-- Assignment --
Give back the data below exactly, with every line kept the same.
Segment Start: Source material
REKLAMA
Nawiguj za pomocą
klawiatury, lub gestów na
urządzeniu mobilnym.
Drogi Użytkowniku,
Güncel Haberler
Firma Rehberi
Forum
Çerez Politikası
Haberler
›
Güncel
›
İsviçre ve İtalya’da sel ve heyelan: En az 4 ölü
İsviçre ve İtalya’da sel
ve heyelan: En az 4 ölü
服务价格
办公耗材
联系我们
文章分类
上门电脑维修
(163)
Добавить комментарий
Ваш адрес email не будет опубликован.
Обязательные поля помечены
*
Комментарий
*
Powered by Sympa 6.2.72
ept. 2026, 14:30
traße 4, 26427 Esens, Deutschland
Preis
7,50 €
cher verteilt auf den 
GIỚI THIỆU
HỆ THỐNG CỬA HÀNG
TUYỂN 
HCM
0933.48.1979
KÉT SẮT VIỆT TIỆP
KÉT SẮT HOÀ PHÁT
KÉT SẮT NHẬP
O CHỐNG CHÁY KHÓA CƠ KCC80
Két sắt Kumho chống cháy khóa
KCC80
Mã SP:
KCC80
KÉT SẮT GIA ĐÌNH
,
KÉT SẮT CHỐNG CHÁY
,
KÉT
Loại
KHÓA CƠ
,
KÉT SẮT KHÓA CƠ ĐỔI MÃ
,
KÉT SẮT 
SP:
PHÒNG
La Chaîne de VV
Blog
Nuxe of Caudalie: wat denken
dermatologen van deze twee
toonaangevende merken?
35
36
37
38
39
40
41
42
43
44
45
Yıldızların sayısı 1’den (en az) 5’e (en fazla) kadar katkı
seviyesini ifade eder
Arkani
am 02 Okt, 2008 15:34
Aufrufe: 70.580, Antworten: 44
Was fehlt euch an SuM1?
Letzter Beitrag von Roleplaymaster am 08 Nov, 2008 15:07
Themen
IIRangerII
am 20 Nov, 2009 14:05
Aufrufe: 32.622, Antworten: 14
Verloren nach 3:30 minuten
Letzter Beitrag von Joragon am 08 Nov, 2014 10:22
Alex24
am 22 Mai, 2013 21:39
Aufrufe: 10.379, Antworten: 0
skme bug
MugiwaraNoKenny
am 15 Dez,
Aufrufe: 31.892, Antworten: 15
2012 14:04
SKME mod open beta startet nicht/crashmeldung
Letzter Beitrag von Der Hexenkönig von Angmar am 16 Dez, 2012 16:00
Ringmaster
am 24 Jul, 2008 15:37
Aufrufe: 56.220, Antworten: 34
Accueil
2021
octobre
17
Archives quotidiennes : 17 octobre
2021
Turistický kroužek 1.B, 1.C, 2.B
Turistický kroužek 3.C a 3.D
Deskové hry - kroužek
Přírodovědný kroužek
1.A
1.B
Segment End: Source material
-- Answer section --
REKLAMA
Nawiguj za pomocą
klawiatury, lub gestów na
urządzeniu mobilnym.
Drogi Użytkowniku,
Güncel Haberler
Firma Rehberi
Forum
Çerez Politikası
Haberler
›
Güncel
›
İsviçre ve İtalya’da sel ve heyelan: En az 4 ölü
İsviçre ve İtalya’da sel
ve heyelan: En az 4 ölü
服务价格
办公耗材
联系我们
文章分类
上门电脑维修
(163)
Добавить комментарий
Ваш адрес email не будет опубликован.
Обязательные поля помечены
*
Комментарий
*
Powered by Sympa 6.2.72
ept. 2026, 14:30
traße 4, 26427 Esens, Deutschland
Preis
7,50 €
cher verteilt auf den 
GIỚI THIỆU
HỆ THỐNG CỬA HÀNG
TUYỂN 
HCM
0933.48.1979
KÉT SẮT VIỆT TIỆP
KÉT SẮT HOÀ PHÁT
KÉT SẮT NHẬP
O CHỐNG CHÁY KHÓA CƠ KCC80
Két sắt Kumho chống cháy khóa
KCC80
Mã SP:
KCC80
KÉT SẮT GIA ĐÌNH
,
KÉT SẮT CHỐNG CHÁY
,
KÉT
Loại
KHÓA CƠ
,
KÉT SẮT KHÓA CƠ ĐỔI MÃ
,
KÉT SẮT 
SP:
PHÒNG
La Chaîne de VV
Blog
Nuxe of Caudalie: wat denken
dermatologen van deze twee
toonaangevende merken?
35
36
37
38
39
40
41
42
43
44
45
Yıldızların sayısı 1’den (en az) 5’e (en fazla) kadar katkı
seviyesini ifade eder
Arkani
am 02 Okt, 2008 15:34
Aufrufe: 70.580, Antworten: 44
Was fehlt euch an SuM1?
Letzter Beitrag von Roleplaymaster am 08 Nov, 2008 15:07
Themen
IIRangerII
am 20 Nov, 2009 14:05
Aufrufe: 32.622, Antworten: 14
Verloren nach 3:30 minuten
Letzter Beitrag von Joragon am 08 Nov, 2014 10:22
Alex24
am 22 Mai, 2013 21:39
Aufrufe: 10.379, Antworten: 0
skme bug
MugiwaraNoKenny
am 15 Dez,
Aufrufe: 31.892, Antworten: 15
2012 14:04
SKME mod open beta startet nicht/crashmeldung
Letzter Beitrag von Der Hexenkönig von Angmar am 16 Dez, 2012 16:00
Ringmaster
am 24 Jul, 2008 15:37
Aufrufe: 56.220, Antworten: 34
Accueil
2021
octobre
17
Archives quotidiennes : 17 octobre
2021
Turistický kroužek 1.B, 1.C, 2.B
Turistický kroužek 3.C a 3.D
Deskové hry - kroužek
Přírodovědný kroužek
1.A
1.B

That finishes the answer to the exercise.